En la cátedra de Moisés se han sentado los escribas y los fariseos; haced y cumplid todo lo que os digan, pero no hagáis lo que ellos hacen.
Ni seamos como ellos. Jesús, que parece no inmutarse ante otros pecados humanos, como que pierde la compostura cuando se encuentra con quienes se creen mejores que otros. Es cosa muy humana el gustar del reconocimiento y del aprecio, pero no podemos permitir que nuestra vidas sean guiadas por la vanagloria. Si queremos formar parte del círculo de Jesús, si queremos entrar en el Reino de los cielos, tenemos que hacernos como niños, asumiendo limitaciones y aceptando dependencias. Solamente así derribamos las barreras de la soberbia y podemos relacionarnos con nuestros prójimos en verdadera fraternidad. Amamos a los demás si nos ponemos a su servicio, aunque no lo sintamos, aunque lo hagamos a regañadientes.
Un verdadero cristiano se siente cómodo con sus fragilidades. Santa Teresita decía a una amiga: Ama tu impotencia. Seguía los pasos de san Pablo: Me complazco en mis flaquezas (2 Cor 12, 10). La propuesta de Jesús es que vivamos humildemente, es decir, en la verdad de lo que somos, sabedores de lo queridos que somos y abandonados en los brazos de Abbá.
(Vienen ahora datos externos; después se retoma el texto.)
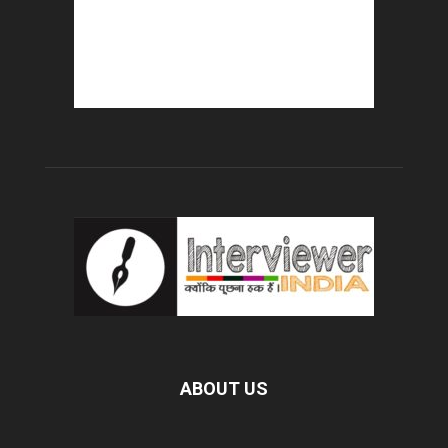
ABOUT US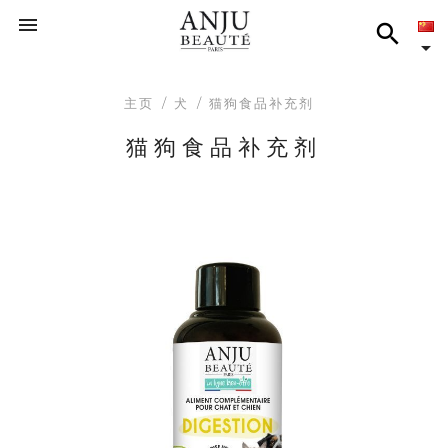



主页
犬
猫狗食品补充剂
猫狗食品补充剂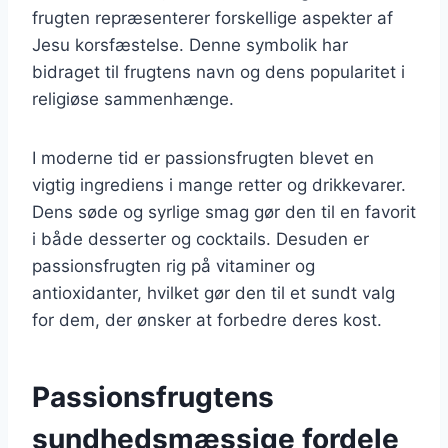
frugten repræsenterer forskellige aspekter af
Jesu korsfæstelse. Denne symbolik har
bidraget til frugtens navn og dens popularitet i
religiøse sammenhænge.
I moderne tid er passionsfrugten blevet en
vigtig ingrediens i mange retter og drikkevarer.
Dens søde og syrlige smag gør den til en favorit
i både desserter og cocktails. Desuden er
passionsfrugten rig på vitaminer og
antioxidanter, hvilket gør den til et sundt valg
for dem, der ønsker at forbedre deres kost.
Passionsfrugtens
sundhedsmæssige fordele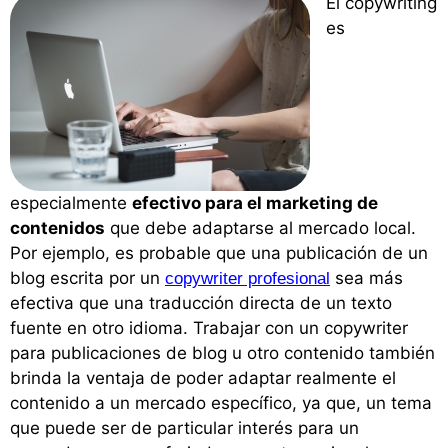
El copywriting
es
especialmente
efectivo para el marketing de
contenidos
que debe adaptarse al mercado local.
Por ejemplo, es probable que una publicación de un
blog escrita por un
sea más
copywriter profesional
efectiva que una traducción directa de un texto
fuente en otro idioma. Trabajar con un copywriter
para publicaciones de blog u otro contenido también
brinda la ventaja de poder adaptar realmente el
contenido a un mercado específico, ya que, un tema
que puede ser de particular interés para un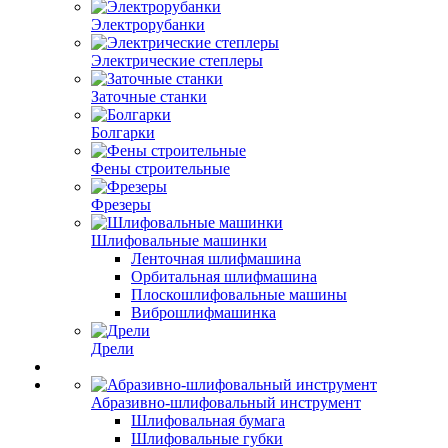
Электрорубанки
Электрические степлеры
Заточные станки
Болгарки
Фены строительные
Фрезеры
Шлифовальные машинки
Ленточная шлифмашина
Орбитальная шлифмашина
Плоскошлифовальные машины
Виброшлифмашинка
Дрели
Абразивно-шлифовальный инструмент
Шлифовальная бумага
Шлифовальные губки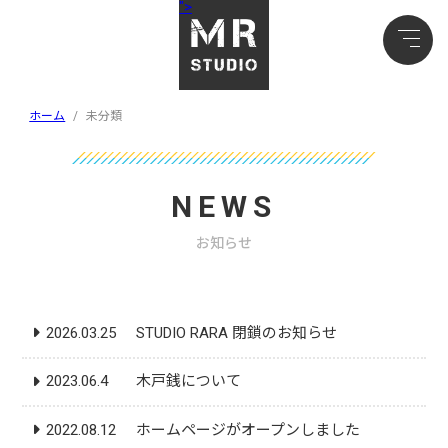
">
ホーム
/
未分類
NEWS
お知らせ
2026.03.25
STUDIO RARA 閉鎖のお知らせ
2023.06.4
木戸銭について
2022.08.12
ホームページがオープンしました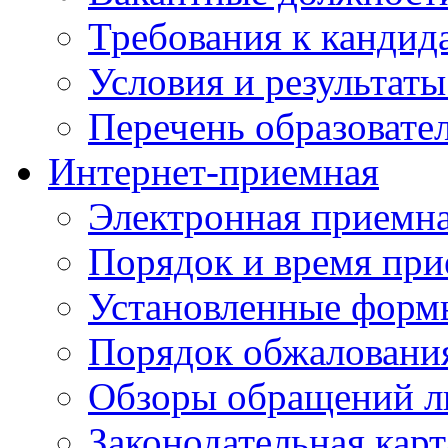
Требования к кандид
Условия и результаты
Перечень образоват
Интернет-приемная
Электронная приемн
Порядок и время при
Установленные форм
Порядок обжаловани
Обзоры обращений л
Законодательная карт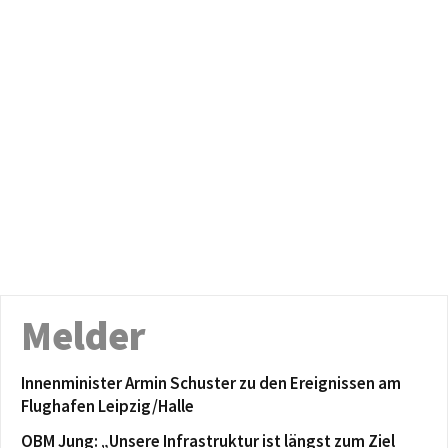
Melder
Innenminister Armin Schuster zu den Ereignissen am
Flughafen Leipzig/Halle
OBM Jung: „Unsere Infrastruktur ist längst zum Ziel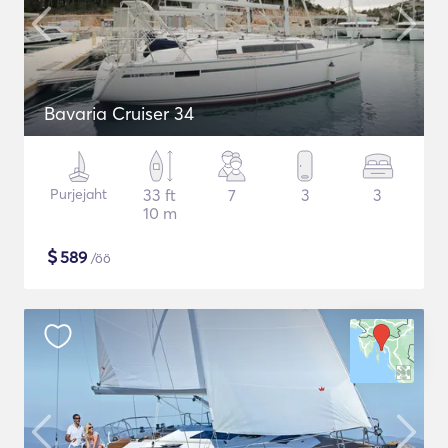
Bavaria Cruiser 34
Purjejaht
33 ft
7
3
3
10 m
$
589
/öö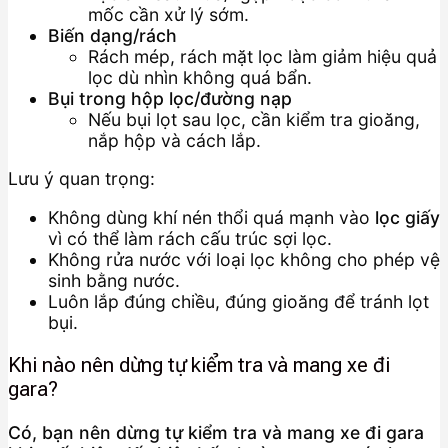
mốc cần xử lý sớm.
Biến dạng/rách
Rách mép, rách mặt lọc làm giảm hiệu quả
lọc dù nhìn không quá bẩn.
Bụi trong hộp lọc/đường nạp
Nếu bụi lọt sau lọc, cần kiểm tra gioăng,
nắp hộp và cách lắp.
Lưu ý quan trọng:
Không dùng khí nén thổi quá mạnh vào
lọc giấy
vì có thể làm rách cấu trúc sợi lọc.
Không rửa nước với loại lọc không cho phép vệ
sinh bằng nước.
Luôn lắp đúng chiều, đúng gioăng để tránh lọt
bụi.
Khi nào nên dừng tự kiểm tra và mang xe đi
gara?
Có, bạn nên dừng tự kiểm tra và mang xe đi gara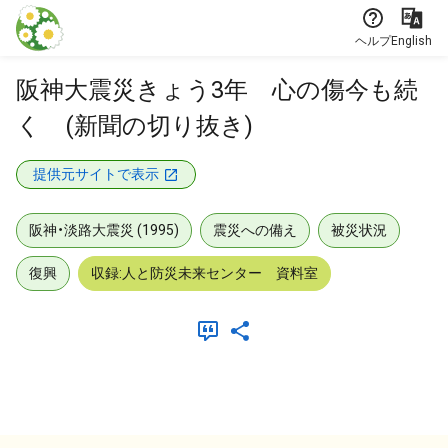
本文に飛ぶ
ヘルプ
English
阪神大震災きょう3年 心の傷今も続
く (新聞の切り抜き)
提供元サイトで表示
阪神・淡路大震災 (1995)
震災への備え
被災状況
復興
収録:人と防災未来センター 資料室
メタデータ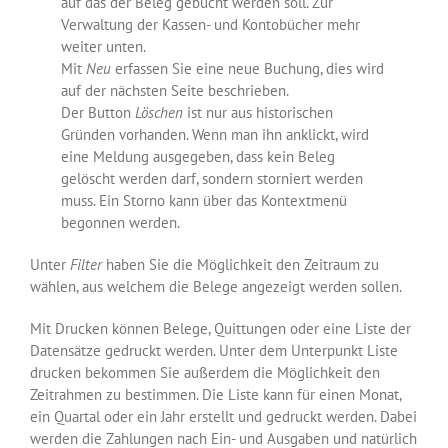
auf das der Beleg gebucht werden soll. Zur
Verwaltung der Kassen- und Kontobücher mehr
weiter unten.
Mit
Neu
erfassen Sie eine neue Buchung, dies wird
auf der nächsten Seite beschrieben.
Der Button
Löschen
ist nur aus historischen
Gründen vorhanden. Wenn man ihn anklickt, wird
eine Meldung ausgegeben, dass kein Beleg
gelöscht werden darf, sondern storniert werden
muss. Ein Storno kann über das Kontextmenü
begonnen werden.
Unter
Filter
haben Sie die Möglichkeit den Zeitraum zu
wählen, aus welchem die Belege angezeigt werden sollen.
Mit Drucken können Belege, Quittungen oder eine Liste der
Datensätze gedruckt werden. Unter dem Unterpunkt Liste
drucken bekommen Sie außerdem die Möglichkeit den
Zeitrahmen zu bestimmen. Die Liste kann für einen Monat,
ein Quartal oder ein Jahr erstellt und gedruckt werden. Dabei
werden die Zahlungen nach Ein- und Ausgaben und natürlich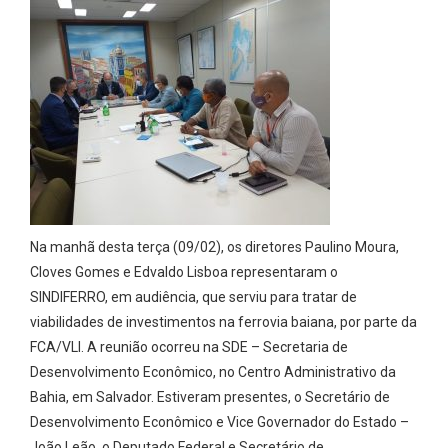
Na manhã desta terça (09/02), os diretores Paulino Moura,
Cloves Gomes e Edvaldo Lisboa representaram o
SINDIFERRO, em audiência, que serviu para tratar de
viabilidades de investimentos na ferrovia baiana, por parte da
FCA/VLI. A reunião ocorreu na SDE – Secretaria de
Desenvolvimento Econômico, no Centro Administrativo da
Bahia, em Salvador. Estiveram presentes, o Secretário de
Desenvolvimento Econômico e Vice Governador do Estado –
João Leão, o Deputado Federal e Secretário de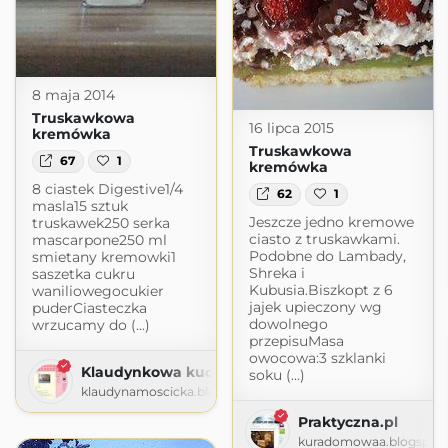
8 maja 2014
Truskawkowa
16 lipca 2015
kremówka
Truskawkowa
67
1
kremówka
8 ciastek Digestive1/4
62
1
masla15 sztuk
Jeszcze jedno kremowe
truskawek250 serka
ciasto z truskawkami.
mascarpone250 ml
Podobne do Lambady,
smietany kremowki1
Shreka i
saszetka cukru
Kubusia.Biszkopt z 6
waniliowegocukier
jajek upieczony wg
puderCiasteczka
dowolnego
wrzucamy do (...)
przepisuMasa
owocowa:3 szklanki
Klaudynkowa kuchnia
soku (...)
klaudynamoscicka.blogspot.com
Praktyczna.pl
kuradomowaa.blogspot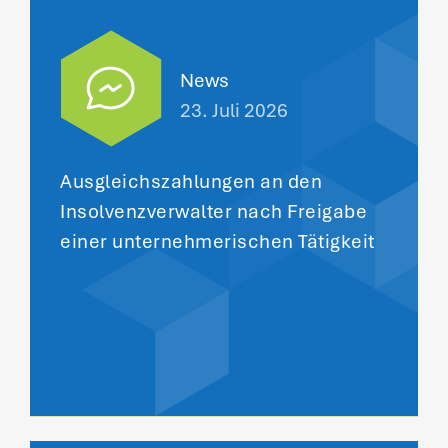
News
23. Juli 2026
Ausgleichszahlungen an den
Insolvenzverwalter nach Freigabe
einer unternehmerischen Tätigkeit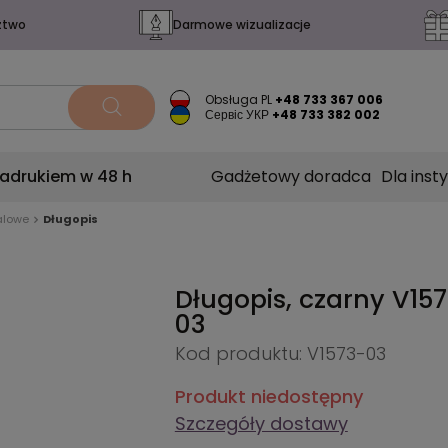
ztwo
Darmowe wizualizacje
Obsługa PL
+48 733 367 006
Сервіс УКР
+48 733 382 002
nadrukiem w 48 h
Gadżetowy doradca
Dla insty
alowe
Długopis
Długopis, czarny
V157
03
Kod produktu: V1573-03
Produkt niedostępny
Szczegóły dostawy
Así es cómo hacemos nuestra la conocida frase de Juliana de Norwich: Todo está bien. Claro que sí. Valemos más que muchos gorriones y hasta los cabellos de nuestra cabeza están contados (Lc 12, 7).
El Papa Francisco comenta: Todos somos hermanos y no debemos de ninguna manera dominar a los otros y mirarlos desde arriba. No debemos considerarnos superiores a los otros; la modestia es esencial para una existencia que quiere ser conforme a la enseñanza de Jesús.